§ Material provided
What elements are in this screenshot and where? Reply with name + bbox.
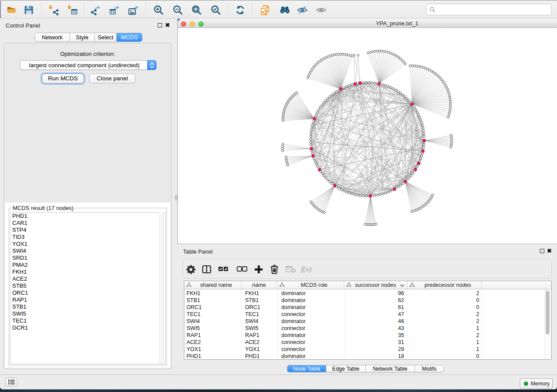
table-row[interactable]: YOX1YOX1connector291 [184,346,551,353]
import-table-icon[interactable] [66,4,79,16]
refresh-icon[interactable] [234,4,246,16]
table-row[interactable]: TEC1TEC1connector472 [184,311,551,318]
table-cell: PHD1 [241,353,277,360]
add-icon[interactable] [253,263,265,275]
control-panel-close-icon[interactable]: ✖ [165,23,170,28]
tab-select[interactable]: Select [95,33,117,41]
columns-icon[interactable] [201,263,213,275]
table-panel-float-icon[interactable] [540,249,544,253]
table-cell: 46 [344,318,408,325]
function-icon[interactable]: f(x) [300,263,312,275]
result-node-item[interactable]: RAP1 [10,296,165,303]
vertical-splitter-handle[interactable] [175,195,177,200]
run-mcds-button[interactable]: Run MCDS [42,74,84,83]
chevron-down-icon [400,281,405,289]
control-panel-float-icon[interactable] [158,23,162,28]
result-node-item[interactable]: PMA2 [10,261,165,268]
result-node-item[interactable]: SWI4 [10,248,165,254]
unselect-all-icon[interactable] [236,263,248,275]
column-header-shared-name[interactable]: shared name [184,281,241,289]
tab-mcds[interactable]: MCDS [117,33,142,41]
window-minimize-traffic-icon[interactable] [190,21,195,27]
result-list-scrollbar[interactable] [159,212,164,364]
table-row[interactable]: PHD1PHD1dominator180 [184,353,551,360]
export-table-icon[interactable] [108,4,121,16]
tab-edge-table[interactable]: Edge Table [326,365,366,372]
table-row[interactable]: STB1STB1dominator620 [184,297,551,304]
table-row[interactable]: ACE2ACE2connector311 [184,339,551,346]
tab-node-table[interactable]: Node Table [287,365,326,372]
binoculars-icon[interactable] [279,4,291,16]
window-zoom-traffic-icon[interactable] [198,21,204,27]
table-cell: 61 [344,304,408,311]
table-row[interactable]: ORC1ORC1dominator610 [184,304,551,311]
import-network-icon[interactable] [48,4,60,16]
table-row[interactable]: RAP1RAP1dominator352 [184,332,551,339]
column-header-MCDS-role[interactable]: MCDS role [277,281,344,289]
network-canvas[interactable] [178,28,557,244]
table-panel-tabs: Node TableEdge TableNetwork TableMotifs [287,365,444,372]
result-node-item[interactable]: ACE2 [10,275,165,282]
table-scrollbar[interactable] [544,290,551,359]
right-region: YPA_prune.txt_1 Table Panel ✖ f(x) share… [175,18,557,375]
trash-icon[interactable] [268,263,280,275]
delete-table-icon[interactable] [284,263,297,275]
export-image-icon[interactable] [128,4,140,16]
toolbar-separator [145,3,146,16]
result-node-item[interactable]: CAR1 [10,220,165,227]
tab-network-table[interactable]: Network Table [366,365,415,372]
panel-menu-button[interactable] [5,378,17,386]
export-network-icon[interactable] [90,4,102,16]
result-node-item[interactable]: SRD1 [10,254,165,261]
hide-eye-icon[interactable] [296,4,308,16]
table-row[interactable]: SWI5SWI5connector431 [184,325,551,332]
mcds-result-panel: MCDS result (17 nodes) PHD1CAR1STP4TID3Y… [5,203,170,368]
criterion-dropdown[interactable]: largest connected component (undirected) [20,60,156,70]
result-node-item[interactable]: STB5 [10,282,165,289]
close-panel-button[interactable]: Close panel [89,74,135,83]
zoom-in-icon[interactable] [152,4,165,16]
zoom-fit-icon[interactable] [190,4,203,16]
table-cell: YOX1 [184,346,241,353]
dropdown-stepper-icon [147,60,156,70]
result-node-item[interactable]: ORC1 [10,289,165,296]
copy-network-icon[interactable] [259,4,272,16]
table-panel-close-icon[interactable]: ✖ [547,248,552,254]
window-close-traffic-icon[interactable] [181,21,186,27]
result-node-item[interactable]: PHD1 [10,213,165,220]
result-node-item[interactable]: SWI5 [10,310,165,317]
table-scrollbar-thumb[interactable] [546,291,550,334]
zoom-selected-icon[interactable] [210,4,222,16]
column-header-name[interactable]: name [241,281,277,289]
table-cell: ACE2 [184,339,241,346]
network-view-frame: YPA_prune.txt_1 [177,19,557,244]
zoom-out-icon[interactable] [172,4,184,16]
select-all-icon[interactable] [217,263,229,275]
result-node-item[interactable]: STB1 [10,303,165,310]
show-eye-icon[interactable] [315,4,327,16]
network-window-titlebar[interactable]: YPA_prune.txt_1 [178,19,557,28]
table-toolbar: f(x) [183,259,552,279]
open-folder-icon[interactable] [6,4,18,16]
table-row[interactable]: FKH1FKH1dominator962 [184,290,551,297]
tab-motifs[interactable]: Motifs [415,365,443,372]
table-cell: 62 [344,297,408,304]
result-node-item[interactable]: TID3 [10,234,165,241]
result-node-item[interactable]: YOX1 [10,241,165,248]
memory-button[interactable]: Memory [520,378,553,389]
mcds-result-list[interactable]: PHD1CAR1STP4TID3YOX1SWI4SRD1PMA2FKH1ACE2… [10,212,166,364]
result-node-item[interactable]: FKH1 [10,268,165,275]
result-node-item[interactable]: STP4 [10,227,165,234]
save-icon[interactable] [23,4,35,16]
tab-network[interactable]: Network [35,33,70,41]
gear-icon[interactable] [185,263,197,275]
result-node-item[interactable]: GCR1 [10,324,165,331]
search-input[interactable] [438,4,549,14]
table-cell: 0 [408,304,481,311]
table-panel-title: Table Panel [183,248,213,255]
tab-style[interactable]: Style [70,33,95,41]
table-row[interactable]: SWI4SWI4dominator462 [184,318,551,325]
result-node-item[interactable]: TEC1 [10,317,165,324]
column-header-successor-nodes[interactable]: successor nodes [344,281,408,289]
column-header-predecessor-nodes[interactable]: predecessor nodes [408,281,481,289]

§ The task
Show every line from the listing that contains "button".

§ Solution to the exercise
run-mcds-button[interactable]: Run MCDS [42,74,84,83]
panel-menu-button[interactable] [5,378,17,386]
close-panel-button[interactable]: Close panel [89,74,135,83]
memory-button[interactable]: Memory [520,378,553,389]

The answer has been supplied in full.